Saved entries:
....

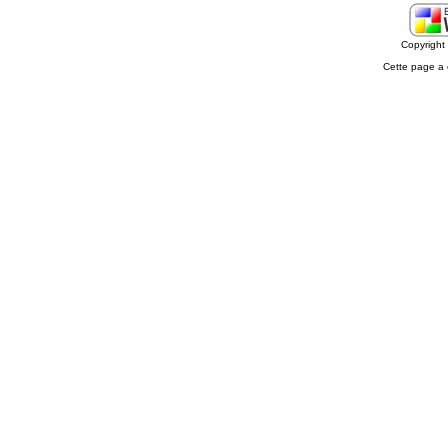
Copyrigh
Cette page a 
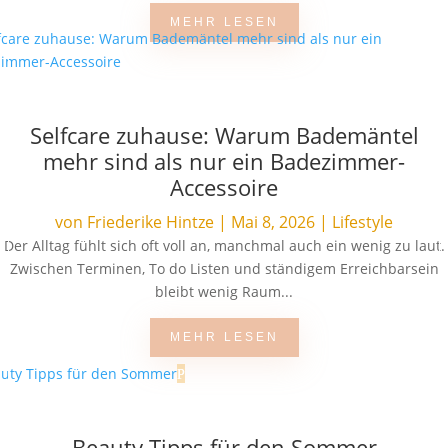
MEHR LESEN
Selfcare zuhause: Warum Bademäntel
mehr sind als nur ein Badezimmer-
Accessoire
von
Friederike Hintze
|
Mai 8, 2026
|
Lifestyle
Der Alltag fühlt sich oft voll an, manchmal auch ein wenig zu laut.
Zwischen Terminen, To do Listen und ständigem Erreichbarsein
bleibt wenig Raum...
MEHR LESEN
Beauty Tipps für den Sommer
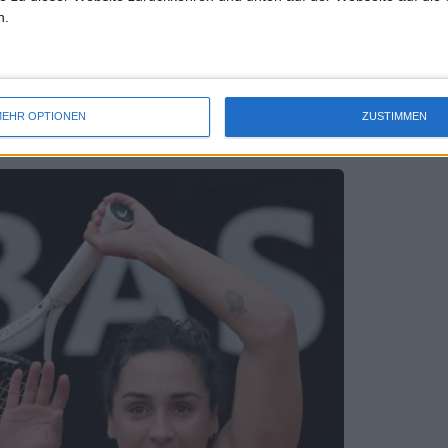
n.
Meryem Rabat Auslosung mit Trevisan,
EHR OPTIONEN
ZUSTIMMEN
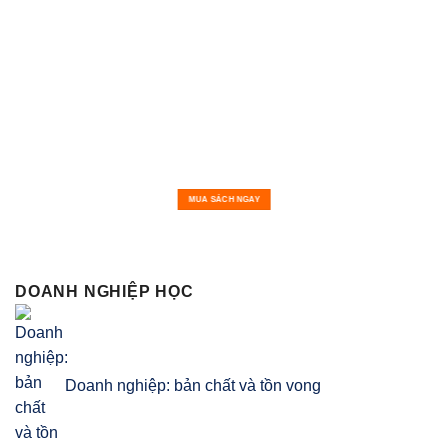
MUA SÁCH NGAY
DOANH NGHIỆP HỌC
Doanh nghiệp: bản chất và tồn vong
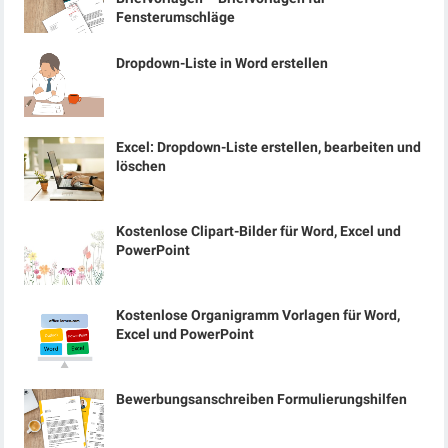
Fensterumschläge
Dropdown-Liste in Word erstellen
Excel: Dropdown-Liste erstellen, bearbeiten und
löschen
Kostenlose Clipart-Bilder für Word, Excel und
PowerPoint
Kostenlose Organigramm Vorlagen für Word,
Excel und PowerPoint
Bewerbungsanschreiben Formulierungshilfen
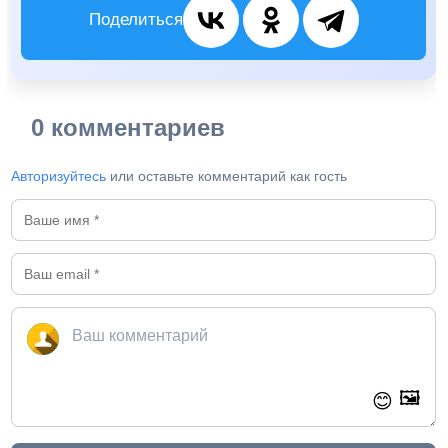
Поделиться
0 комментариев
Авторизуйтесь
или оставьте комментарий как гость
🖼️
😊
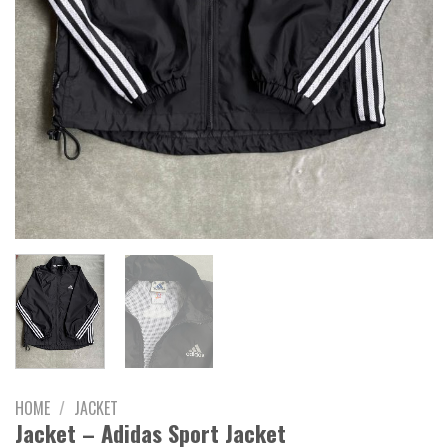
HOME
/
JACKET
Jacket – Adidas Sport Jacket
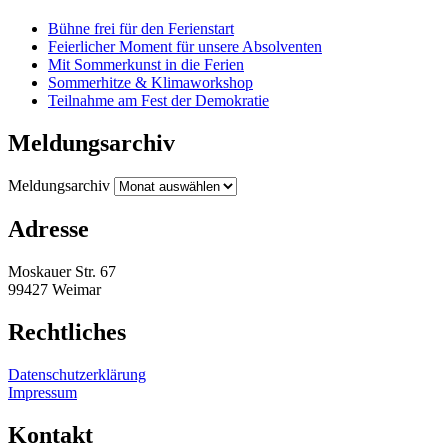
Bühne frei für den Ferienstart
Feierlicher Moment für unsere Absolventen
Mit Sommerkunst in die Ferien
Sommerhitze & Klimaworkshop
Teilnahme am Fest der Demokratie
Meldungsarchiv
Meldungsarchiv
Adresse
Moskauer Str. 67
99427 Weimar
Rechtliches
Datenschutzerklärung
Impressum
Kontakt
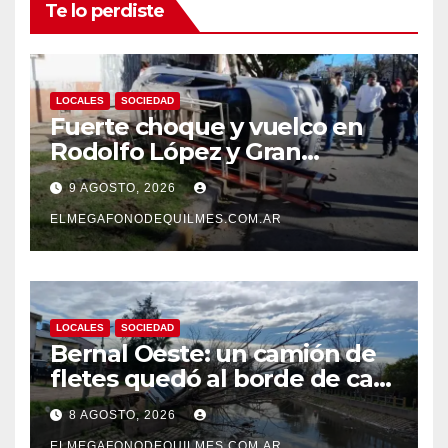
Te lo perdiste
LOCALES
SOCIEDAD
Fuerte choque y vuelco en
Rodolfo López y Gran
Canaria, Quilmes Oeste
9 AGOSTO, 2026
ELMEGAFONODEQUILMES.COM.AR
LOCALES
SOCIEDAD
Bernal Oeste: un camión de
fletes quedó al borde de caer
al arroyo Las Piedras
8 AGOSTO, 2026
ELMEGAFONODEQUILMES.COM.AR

....

## Exercise instructions
Wherever "wenig" appears in a line of the entries, copy that line.

## Response to the task
Der Alltag fühlt sich oft voll an, manchmal auch ein wenig zu laut.
bleibt wenig Raum...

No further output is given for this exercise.